» Exercise brief
Report the number of lines below in which the word "bijoux" occurs. Nothing else is needed.

Stored entries

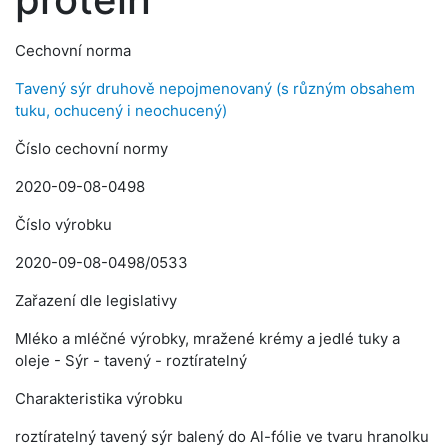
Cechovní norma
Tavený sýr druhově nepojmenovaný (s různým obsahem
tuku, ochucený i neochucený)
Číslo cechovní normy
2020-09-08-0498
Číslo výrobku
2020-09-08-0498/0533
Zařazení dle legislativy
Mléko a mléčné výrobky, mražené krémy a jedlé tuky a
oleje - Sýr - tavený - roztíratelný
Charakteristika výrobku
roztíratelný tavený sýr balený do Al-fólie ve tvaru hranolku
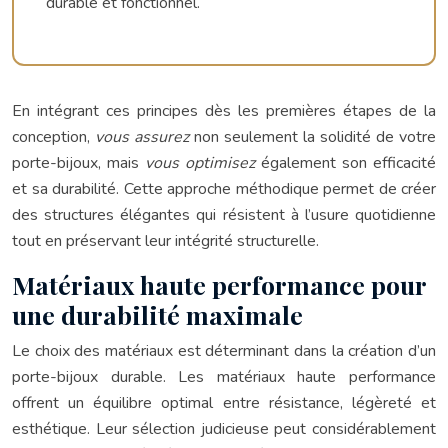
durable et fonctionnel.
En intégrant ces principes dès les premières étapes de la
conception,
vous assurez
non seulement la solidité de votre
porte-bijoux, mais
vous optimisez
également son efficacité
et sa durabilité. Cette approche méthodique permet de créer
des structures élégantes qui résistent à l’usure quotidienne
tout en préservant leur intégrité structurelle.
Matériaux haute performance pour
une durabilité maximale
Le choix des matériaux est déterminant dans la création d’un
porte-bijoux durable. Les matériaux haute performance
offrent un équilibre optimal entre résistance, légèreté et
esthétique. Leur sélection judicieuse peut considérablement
==
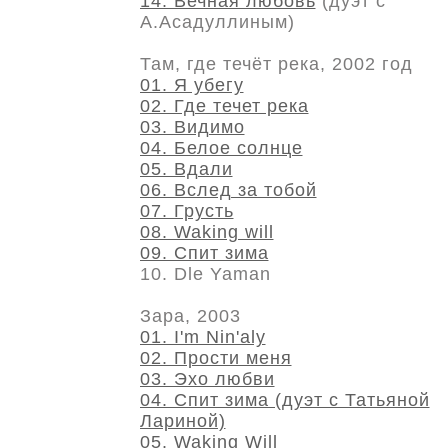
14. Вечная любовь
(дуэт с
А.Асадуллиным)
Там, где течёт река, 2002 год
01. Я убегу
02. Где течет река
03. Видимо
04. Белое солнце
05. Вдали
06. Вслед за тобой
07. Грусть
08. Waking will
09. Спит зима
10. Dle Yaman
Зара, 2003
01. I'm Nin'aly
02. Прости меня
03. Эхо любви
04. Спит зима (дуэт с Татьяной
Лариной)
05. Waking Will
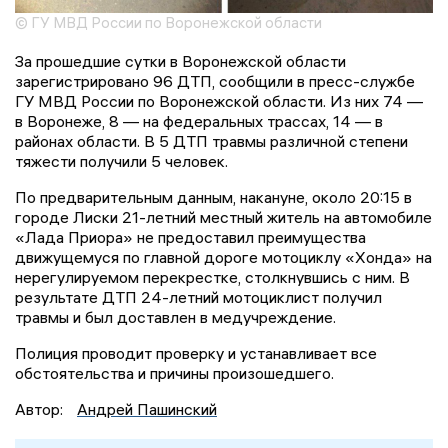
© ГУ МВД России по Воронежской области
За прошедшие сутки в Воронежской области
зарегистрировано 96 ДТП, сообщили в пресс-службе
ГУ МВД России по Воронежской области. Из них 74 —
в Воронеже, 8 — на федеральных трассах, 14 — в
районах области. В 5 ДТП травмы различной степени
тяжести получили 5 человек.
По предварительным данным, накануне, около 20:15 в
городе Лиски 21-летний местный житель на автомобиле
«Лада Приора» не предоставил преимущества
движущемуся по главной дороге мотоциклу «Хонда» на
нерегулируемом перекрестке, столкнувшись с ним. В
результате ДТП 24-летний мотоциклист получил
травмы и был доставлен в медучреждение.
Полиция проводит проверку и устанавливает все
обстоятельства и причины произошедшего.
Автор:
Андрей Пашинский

» Finished task
2